<<<<
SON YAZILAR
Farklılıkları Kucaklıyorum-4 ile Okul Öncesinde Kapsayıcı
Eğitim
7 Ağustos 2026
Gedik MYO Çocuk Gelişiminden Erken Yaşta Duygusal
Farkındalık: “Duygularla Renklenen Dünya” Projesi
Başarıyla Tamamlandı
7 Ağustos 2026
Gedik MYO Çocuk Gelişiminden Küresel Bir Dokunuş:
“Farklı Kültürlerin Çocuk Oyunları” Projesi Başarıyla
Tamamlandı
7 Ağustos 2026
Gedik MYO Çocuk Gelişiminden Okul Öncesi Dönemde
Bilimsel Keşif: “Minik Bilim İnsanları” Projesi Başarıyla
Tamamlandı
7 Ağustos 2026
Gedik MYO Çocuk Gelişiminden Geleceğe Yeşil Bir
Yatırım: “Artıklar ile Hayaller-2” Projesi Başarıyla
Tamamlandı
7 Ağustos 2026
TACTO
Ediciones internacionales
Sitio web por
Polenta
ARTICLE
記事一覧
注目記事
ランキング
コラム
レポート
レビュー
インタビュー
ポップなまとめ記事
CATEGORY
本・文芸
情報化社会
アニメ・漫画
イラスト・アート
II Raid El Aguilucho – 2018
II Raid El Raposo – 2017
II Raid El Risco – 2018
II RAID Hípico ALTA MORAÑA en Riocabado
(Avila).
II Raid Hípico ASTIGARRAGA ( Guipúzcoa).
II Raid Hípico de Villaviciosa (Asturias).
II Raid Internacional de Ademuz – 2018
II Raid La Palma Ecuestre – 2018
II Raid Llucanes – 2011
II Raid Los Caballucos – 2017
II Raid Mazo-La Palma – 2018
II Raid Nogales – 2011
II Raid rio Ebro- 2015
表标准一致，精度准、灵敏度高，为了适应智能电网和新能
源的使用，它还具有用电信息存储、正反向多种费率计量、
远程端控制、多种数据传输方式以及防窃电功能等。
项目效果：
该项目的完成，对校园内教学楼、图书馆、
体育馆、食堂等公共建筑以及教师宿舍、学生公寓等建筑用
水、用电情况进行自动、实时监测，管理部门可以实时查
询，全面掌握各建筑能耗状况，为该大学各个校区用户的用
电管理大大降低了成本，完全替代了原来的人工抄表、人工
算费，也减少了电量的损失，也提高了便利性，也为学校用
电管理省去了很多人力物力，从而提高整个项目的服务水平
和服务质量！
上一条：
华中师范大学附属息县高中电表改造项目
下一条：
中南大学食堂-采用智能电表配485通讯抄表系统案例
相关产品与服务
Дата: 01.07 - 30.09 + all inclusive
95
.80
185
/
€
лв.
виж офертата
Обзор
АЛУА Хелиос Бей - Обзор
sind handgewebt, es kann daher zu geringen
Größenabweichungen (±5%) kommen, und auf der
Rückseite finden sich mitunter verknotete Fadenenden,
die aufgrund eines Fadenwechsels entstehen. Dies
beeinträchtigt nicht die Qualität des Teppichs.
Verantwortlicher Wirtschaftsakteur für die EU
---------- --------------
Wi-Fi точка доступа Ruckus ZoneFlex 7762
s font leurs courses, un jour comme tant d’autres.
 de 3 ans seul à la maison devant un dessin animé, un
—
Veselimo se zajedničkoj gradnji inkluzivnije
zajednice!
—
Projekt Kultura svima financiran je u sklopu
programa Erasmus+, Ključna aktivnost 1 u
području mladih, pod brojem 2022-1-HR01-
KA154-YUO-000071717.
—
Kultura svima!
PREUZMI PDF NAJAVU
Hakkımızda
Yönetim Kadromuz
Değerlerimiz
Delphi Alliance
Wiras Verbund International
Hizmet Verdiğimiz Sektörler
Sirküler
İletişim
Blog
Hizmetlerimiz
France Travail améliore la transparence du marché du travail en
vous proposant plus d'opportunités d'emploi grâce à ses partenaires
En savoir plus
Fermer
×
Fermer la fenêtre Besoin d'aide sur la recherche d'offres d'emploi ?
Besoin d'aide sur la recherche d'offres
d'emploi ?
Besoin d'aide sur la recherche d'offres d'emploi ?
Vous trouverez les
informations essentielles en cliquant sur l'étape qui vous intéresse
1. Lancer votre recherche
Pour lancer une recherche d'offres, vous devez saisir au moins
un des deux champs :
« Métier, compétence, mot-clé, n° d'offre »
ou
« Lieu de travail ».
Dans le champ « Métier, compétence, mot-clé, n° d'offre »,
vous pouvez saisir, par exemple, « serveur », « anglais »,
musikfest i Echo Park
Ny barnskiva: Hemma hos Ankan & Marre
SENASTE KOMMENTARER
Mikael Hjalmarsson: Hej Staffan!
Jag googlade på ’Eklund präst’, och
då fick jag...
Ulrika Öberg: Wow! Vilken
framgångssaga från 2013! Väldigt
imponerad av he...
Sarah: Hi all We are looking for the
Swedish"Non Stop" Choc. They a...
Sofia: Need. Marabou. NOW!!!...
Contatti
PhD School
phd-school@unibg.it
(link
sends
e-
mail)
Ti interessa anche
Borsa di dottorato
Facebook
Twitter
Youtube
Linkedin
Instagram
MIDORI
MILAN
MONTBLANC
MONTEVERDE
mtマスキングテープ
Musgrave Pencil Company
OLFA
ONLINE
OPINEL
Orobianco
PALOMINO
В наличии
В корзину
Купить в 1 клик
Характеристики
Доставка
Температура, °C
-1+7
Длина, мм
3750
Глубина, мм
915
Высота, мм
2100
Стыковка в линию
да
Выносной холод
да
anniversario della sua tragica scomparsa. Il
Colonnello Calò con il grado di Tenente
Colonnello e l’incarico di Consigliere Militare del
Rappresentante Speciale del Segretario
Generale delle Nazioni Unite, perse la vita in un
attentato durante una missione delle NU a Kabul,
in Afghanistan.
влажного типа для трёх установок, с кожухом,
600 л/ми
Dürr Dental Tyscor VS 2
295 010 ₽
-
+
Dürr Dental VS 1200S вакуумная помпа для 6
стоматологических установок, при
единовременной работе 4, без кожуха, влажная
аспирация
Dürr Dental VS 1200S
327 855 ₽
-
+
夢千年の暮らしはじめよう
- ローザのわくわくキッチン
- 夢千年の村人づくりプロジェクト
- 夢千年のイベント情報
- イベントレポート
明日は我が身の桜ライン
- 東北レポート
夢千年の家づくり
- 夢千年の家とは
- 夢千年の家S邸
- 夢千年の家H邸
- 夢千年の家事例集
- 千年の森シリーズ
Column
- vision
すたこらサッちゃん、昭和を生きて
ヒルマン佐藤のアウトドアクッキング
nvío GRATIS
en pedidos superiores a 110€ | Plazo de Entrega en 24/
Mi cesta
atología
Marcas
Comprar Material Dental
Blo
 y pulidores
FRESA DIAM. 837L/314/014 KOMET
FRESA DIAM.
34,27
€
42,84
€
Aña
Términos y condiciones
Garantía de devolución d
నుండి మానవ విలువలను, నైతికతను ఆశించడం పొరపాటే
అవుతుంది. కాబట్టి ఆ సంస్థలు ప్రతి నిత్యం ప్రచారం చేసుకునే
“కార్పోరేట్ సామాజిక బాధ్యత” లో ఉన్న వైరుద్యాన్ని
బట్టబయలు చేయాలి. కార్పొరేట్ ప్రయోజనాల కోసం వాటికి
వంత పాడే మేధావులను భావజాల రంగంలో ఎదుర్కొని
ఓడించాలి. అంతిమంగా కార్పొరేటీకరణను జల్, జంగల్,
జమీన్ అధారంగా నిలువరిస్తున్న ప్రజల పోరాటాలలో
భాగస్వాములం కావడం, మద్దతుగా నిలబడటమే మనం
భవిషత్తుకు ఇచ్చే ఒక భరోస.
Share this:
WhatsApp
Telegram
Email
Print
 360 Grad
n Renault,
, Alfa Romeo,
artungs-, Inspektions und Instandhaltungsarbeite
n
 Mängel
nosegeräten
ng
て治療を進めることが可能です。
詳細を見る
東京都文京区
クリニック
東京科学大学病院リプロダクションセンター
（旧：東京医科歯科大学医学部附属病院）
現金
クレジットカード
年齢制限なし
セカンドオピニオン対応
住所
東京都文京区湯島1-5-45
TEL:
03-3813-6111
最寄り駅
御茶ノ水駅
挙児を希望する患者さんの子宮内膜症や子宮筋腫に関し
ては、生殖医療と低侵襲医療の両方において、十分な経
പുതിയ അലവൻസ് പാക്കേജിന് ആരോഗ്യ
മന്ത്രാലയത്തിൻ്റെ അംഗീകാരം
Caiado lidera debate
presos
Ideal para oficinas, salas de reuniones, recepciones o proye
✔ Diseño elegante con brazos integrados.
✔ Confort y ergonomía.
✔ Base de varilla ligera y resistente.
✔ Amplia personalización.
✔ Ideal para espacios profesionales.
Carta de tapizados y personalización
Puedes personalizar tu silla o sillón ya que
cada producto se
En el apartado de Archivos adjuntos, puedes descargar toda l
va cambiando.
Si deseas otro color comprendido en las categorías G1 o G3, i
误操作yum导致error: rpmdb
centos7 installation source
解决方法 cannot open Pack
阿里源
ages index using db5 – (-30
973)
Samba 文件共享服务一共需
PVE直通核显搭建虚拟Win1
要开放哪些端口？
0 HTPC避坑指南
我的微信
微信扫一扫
>>>>
### What to work on
Go through the entries above and count the lines containing the string "Gedik". Give only that number.

### Response to this exercise
4